Related Materials Calculation

Hi everyone,

I opened mp-1968 and its related materials, the following link #1 shows that mp-1968 and mp-2063 have a 98.02% similar.
#1: https://next-gen.materialsproject.org/materials/mp-1968?chemsys=La-O#related_materials

However, when I open the related materials method document, shown in the link #2. The similarity output of the method is a distance number not a percentage.
#2: Related Materials | Materials Project Documentation

How does the percentage come from in link #1?

Thanks!

Hey @Yaoqi, the percentages are e^{-|| v_i - v_j||} (which ranges from 0 as completely dissimilar to 1 as identical), see Eq. 11 of the similarity paper used to generate this data.

Maybe @Anubhav_Jain can confirm that it’s the exponential distance metric and not the cosine similarity

Thank you so much, these are really helpful!

I calculate the similarity between mp-2063 and mp-1968 using the following commands:

  ssf = SiteStatsFingerprint(
      CrystalNNFingerprint.from_preset('ops', distance_cutoffs=None, x_diff_weight=0),
      stats=('mean', 'std_dev', 'minimum', 'maximum')
      )

structure = mpr.get_structure_by_material_id("mp-2063")
fp_1 = np.array(ssf.featurize(structure))


struc = mpr.get_structure_by_material_id("mp-1968")
fp_2 = np.array(ssf.featurize(struc))

dist = np.linalg.norm(fp_1 - fp_2)
print(math.exp(-dist))

The output is 0.987350117939376, which is not quite the same with the similarity shown in the materials project page: 98.02%.

I am wondering if you know this small difference comes from.

Thank you!

Sorry for the delay.
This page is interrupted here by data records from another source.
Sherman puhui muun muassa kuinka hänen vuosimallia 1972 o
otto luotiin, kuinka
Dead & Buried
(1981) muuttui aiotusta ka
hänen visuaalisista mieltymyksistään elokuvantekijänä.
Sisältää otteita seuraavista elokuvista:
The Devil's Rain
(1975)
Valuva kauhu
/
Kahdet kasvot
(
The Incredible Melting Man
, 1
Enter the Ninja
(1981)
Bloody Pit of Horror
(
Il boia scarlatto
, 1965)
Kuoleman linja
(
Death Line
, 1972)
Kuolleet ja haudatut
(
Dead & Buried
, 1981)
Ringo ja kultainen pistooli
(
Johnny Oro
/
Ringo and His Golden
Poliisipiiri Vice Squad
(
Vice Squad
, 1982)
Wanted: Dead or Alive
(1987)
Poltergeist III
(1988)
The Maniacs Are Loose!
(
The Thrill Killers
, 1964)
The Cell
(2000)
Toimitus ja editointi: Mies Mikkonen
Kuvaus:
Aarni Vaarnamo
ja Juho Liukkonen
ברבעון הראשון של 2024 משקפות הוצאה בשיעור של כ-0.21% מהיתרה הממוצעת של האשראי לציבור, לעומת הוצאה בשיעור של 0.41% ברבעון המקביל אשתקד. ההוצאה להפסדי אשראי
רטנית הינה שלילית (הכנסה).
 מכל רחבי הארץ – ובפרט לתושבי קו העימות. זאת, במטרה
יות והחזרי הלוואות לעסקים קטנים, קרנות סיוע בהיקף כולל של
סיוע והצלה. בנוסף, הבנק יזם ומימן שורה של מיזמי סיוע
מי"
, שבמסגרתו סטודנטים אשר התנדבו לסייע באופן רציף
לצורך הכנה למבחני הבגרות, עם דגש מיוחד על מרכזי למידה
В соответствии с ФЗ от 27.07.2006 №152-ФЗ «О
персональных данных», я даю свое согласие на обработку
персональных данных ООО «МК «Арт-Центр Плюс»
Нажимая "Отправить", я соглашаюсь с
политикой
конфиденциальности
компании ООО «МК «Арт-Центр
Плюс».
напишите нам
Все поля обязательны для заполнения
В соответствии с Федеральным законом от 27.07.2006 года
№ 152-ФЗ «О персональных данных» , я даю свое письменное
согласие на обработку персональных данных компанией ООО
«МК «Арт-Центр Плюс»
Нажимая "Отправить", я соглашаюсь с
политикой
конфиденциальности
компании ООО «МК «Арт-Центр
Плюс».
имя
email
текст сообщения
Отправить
Apart from a small tweak (our docs don’t reflect the manuscript’s choice of kwargs for SiteStatsFingerprint), the differences you’re seeing are probably because the structures which compose a material have changed over time, but the similarity scores have not been updated

Here’s the corrected code which I’ll work into our documentation:

from matminer.featurizers.structure.sites import SiteStatsFingerprint
from matminer.featurizers.site.fingerprint import CrystalNNFingerprint
import numpy as np

bva = BVAnalyzer()

def get_similarity(structure_1, structure_2):
    
    fingerprinter = SiteStatsFingerprint(
        CrystalNNFingerprint.from_preset(
            "ops",
            distance_cutoffs=None,
            x_diff_weight=None,
        ),
        stats = ("mean","maximum",)
    )

    feature_vectors = [
        np.array(fingerprinter.featurize(structure))
        for structure in (structure_1, structure_2)
    ]
    dist = np.linalg.norm(feature_vectors[1] - feature_vectors[0])
    return 100*np.exp(-dist)
1 Like